Bangladesh? The new axis of evil.

Debra Burlingame sure knows how to make an analogy, doesn’t she? In ceaseless effort to besmirch any public comment about the WTC that doesn’t originate from spectacularly original mind, or Karl Rove’s pocket, she popped of this one today:

Her criticisms began with the opening gallery. “So the very first experience that the visitors will get when they come from Cedar Rapids, Portland, Ore., and Tallahassee, Fla., was not how we experienced 9/11 but how the people, say, in Bangladesh experienced it?” she asked.

“Imagine erecting an edifice at the U.S.S. Arizona where before we hear their story, we get the world’s view, maybe the Axis powers’ view of World War II,” she said. “I can’t imagine how they’re thinking.”

Now I usually have to wait a long time before I can hit people over the head with my putative victimization (white, male, straight, etc. I’m of Italian descent, but I keep living in places lousy with Italians, so that usually gets me nothing), but finally, I get to trumpet my experience over hers. I am here to tell Debra Burlingame to back the fuck off, since I am a descendant of a victim of the Pearl Harbor attack.

Just like Hitchens’ finding out he is Jewish, I did come late to the impact of this victim status. Certainly I knew my whole life that my great uncle’s name was on the Arizona memorial, but I did not realize it enabled me to relentless belittle anyone who had political or social opinions that contradicted mine.

And using her fascinatingly tortured logic, her pronouncement today, which showed an amazing lack of consideration for the feelings of the Families of 12/7 (this is support group I started earlier this morning — actually, you just witnessed its genesis; I’d invite you to join, but you need to produce a death certificate. Otherwise, find your own date-based tragedy) — a fact I can’t definitely ascertain, but it doesn’t matter specifically what the other families think, as their experience is absolutely unique and others cannot pass reasonable judgment either way — so her callous and ill-considered appropriation of our experience invalidates any and all her comments to date and for the indefinite future. In other words, since she lacks the personal experience of an historical event that lives in the memory of the entire country, there is no way for her to speak meaningfully about it, or anything else now, forever.

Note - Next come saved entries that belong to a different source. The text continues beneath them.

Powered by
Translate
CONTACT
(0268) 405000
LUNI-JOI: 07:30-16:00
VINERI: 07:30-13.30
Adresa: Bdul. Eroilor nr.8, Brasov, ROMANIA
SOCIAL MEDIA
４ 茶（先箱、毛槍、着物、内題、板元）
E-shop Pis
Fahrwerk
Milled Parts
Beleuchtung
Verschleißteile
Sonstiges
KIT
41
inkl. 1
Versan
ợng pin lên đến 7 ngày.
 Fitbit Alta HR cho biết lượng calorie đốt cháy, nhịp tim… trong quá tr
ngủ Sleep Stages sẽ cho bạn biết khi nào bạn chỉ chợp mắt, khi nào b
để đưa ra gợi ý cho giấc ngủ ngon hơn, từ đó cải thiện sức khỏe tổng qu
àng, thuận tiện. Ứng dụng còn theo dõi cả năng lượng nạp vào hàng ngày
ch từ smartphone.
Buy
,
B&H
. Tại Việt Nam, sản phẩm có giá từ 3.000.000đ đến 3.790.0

Which is useful, since the Freedom Center up and remembered that being about Freedom is about, well, speaking one’s mind without fear of someone trying to supress your actions out of twisted ideological hatred and fear. Sure, it only took the one of the most important American historians quitting in disgust to get them to this point, but you have to break a few eggs, right?

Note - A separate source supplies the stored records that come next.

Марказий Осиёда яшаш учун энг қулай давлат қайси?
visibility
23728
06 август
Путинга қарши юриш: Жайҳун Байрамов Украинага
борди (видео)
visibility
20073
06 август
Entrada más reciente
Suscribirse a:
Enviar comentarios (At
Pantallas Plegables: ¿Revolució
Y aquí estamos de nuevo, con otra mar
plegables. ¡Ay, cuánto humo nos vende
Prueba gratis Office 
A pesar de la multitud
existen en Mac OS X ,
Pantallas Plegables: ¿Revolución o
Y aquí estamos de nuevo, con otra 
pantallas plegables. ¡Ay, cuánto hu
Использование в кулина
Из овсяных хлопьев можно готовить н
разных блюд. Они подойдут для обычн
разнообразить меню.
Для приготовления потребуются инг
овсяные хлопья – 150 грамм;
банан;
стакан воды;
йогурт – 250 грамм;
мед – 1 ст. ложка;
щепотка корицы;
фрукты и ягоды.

The entire fiasco is beginning to feel like the freeway scene in Altman’s Nashville, where most of the main characters in the film mill about randomly, willfully or incidentally ignoring others with whom they are later found to have intricate connections. By the end of the scene, the camera pulls back and amibent audio reduces everyone’s individual conversation into an indecipherable mass, everyone stuck in place by an unseen logjam out of which no one can see the way. But as long as we have the spirited efforts of Burlingame, we at least have a sign post indicating who is either morally bankrupt (everyone else) or incorruptable (her, just her). We eagerly await her next dispatch.